_EXERCISE AIM_
Print the records again, character for character.

(DATA TO EXAMINE begins)

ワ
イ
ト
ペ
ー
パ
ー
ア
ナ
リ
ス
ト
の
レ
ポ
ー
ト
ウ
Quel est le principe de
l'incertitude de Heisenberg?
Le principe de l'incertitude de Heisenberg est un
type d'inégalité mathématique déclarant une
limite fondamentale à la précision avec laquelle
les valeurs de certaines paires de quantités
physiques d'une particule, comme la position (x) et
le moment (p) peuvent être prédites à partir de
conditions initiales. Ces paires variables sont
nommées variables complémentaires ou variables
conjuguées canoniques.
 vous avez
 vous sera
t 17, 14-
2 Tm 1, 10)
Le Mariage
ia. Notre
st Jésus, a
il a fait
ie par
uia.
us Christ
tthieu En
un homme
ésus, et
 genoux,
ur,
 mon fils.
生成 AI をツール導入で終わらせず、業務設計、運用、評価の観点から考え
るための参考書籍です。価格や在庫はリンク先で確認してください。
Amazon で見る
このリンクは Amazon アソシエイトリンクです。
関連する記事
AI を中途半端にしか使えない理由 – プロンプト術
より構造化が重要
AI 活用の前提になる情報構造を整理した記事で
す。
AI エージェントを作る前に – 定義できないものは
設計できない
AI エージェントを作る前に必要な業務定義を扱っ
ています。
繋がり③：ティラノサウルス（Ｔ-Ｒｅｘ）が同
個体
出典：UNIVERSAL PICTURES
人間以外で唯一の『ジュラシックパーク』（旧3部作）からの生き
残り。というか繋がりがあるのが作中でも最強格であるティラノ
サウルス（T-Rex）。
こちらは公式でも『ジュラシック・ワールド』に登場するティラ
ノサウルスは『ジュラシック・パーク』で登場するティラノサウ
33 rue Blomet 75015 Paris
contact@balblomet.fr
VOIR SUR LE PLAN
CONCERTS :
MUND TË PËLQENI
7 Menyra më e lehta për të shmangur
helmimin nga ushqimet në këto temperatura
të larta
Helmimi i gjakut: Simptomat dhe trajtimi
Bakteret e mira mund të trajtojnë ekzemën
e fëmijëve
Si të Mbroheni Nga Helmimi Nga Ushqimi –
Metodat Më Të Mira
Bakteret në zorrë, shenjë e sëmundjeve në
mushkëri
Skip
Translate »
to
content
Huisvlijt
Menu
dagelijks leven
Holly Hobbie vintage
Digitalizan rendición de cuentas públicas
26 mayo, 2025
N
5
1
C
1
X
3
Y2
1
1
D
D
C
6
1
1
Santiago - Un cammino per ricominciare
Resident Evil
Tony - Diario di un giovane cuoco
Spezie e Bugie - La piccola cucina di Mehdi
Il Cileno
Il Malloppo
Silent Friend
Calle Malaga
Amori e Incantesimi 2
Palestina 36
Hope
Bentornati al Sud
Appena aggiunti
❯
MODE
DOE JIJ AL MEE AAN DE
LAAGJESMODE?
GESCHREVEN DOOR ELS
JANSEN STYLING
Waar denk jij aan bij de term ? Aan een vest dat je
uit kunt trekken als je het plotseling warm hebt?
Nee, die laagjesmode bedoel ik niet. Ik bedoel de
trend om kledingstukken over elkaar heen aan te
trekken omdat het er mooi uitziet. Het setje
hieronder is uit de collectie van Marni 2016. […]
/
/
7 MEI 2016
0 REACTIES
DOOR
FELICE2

(DATA TO EXAMINE ends)

_WORKED SOLUTION_
ワ
イ
ト
ペ
ー
パ
ー
ア
ナ
リ
ス
ト
の
レ
ポ
ー
ト
ウ
Quel est le principe de
l'incertitude de Heisenberg?
Le principe de l'incertitude de Heisenberg est un
type d'inégalité mathématique déclarant une
limite fondamentale à la précision avec laquelle
les valeurs de certaines paires de quantités
physiques d'une particule, comme la position (x) et
le moment (p) peuvent être prédites à partir de
conditions initiales. Ces paires variables sont
nommées variables complémentaires ou variables
conjuguées canoniques.
 vous avez
 vous sera
t 17, 14-
2 Tm 1, 10)
Le Mariage
ia. Notre
st Jésus, a
il a fait
ie par
uia.
us Christ
tthieu En
un homme
ésus, et
 genoux,
ur,
 mon fils.
生成 AI をツール導入で終わらせず、業務設計、運用、評価の観点から考え
るための参考書籍です。価格や在庫はリンク先で確認してください。
Amazon で見る
このリンクは Amazon アソシエイトリンクです。
関連する記事
AI を中途半端にしか使えない理由 – プロンプト術
より構造化が重要
AI 活用の前提になる情報構造を整理した記事で
す。
AI エージェントを作る前に – 定義できないものは
設計できない
AI エージェントを作る前に必要な業務定義を扱っ
ています。
繋がり③：ティラノサウルス（Ｔ-Ｒｅｘ）が同
個体
出典：UNIVERSAL PICTURES
人間以外で唯一の『ジュラシックパーク』（旧3部作）からの生き
残り。というか繋がりがあるのが作中でも最強格であるティラノ
サウルス（T-Rex）。
こちらは公式でも『ジュラシック・ワールド』に登場するティラ
ノサウルスは『ジュラシック・パーク』で登場するティラノサウ
33 rue Blomet 75015 Paris
contact@balblomet.fr
VOIR SUR LE PLAN
CONCERTS :
MUND TË PËLQENI
7 Menyra më e lehta për të shmangur
helmimin nga ushqimet në këto temperatura
të larta
Helmimi i gjakut: Simptomat dhe trajtimi
Bakteret e mira mund të trajtojnë ekzemën
e fëmijëve
Si të Mbroheni Nga Helmimi Nga Ushqimi –
Metodat Më Të Mira
Bakteret në zorrë, shenjë e sëmundjeve në
mushkëri
Skip
Translate »
to
content
Huisvlijt
Menu
dagelijks leven
Holly Hobbie vintage
Digitalizan rendición de cuentas públicas
26 mayo, 2025
N
5
1
C
1
X
3
Y2
1
1
D
D
C
6
1
1
Santiago - Un cammino per ricominciare
Resident Evil
Tony - Diario di un giovane cuoco
Spezie e Bugie - La piccola cucina di Mehdi
Il Cileno
Il Malloppo
Silent Friend
Calle Malaga
Amori e Incantesimi 2
Palestina 36
Hope
Bentornati al Sud
Appena aggiunti
❯
MODE
DOE JIJ AL MEE AAN DE
LAAGJESMODE?
GESCHREVEN DOOR ELS
JANSEN STYLING
Waar denk jij aan bij de term ? Aan een vest dat je
uit kunt trekken als je het plotseling warm hebt?
Nee, die laagjesmode bedoel ik niet. Ik bedoel de
trend om kledingstukken over elkaar heen aan te
trekken omdat het er mooi uitziet. Het setje
hieronder is uit de collectie van Marni 2016. […]
/
/
7 MEI 2016
0 REACTIES
DOOR
FELICE2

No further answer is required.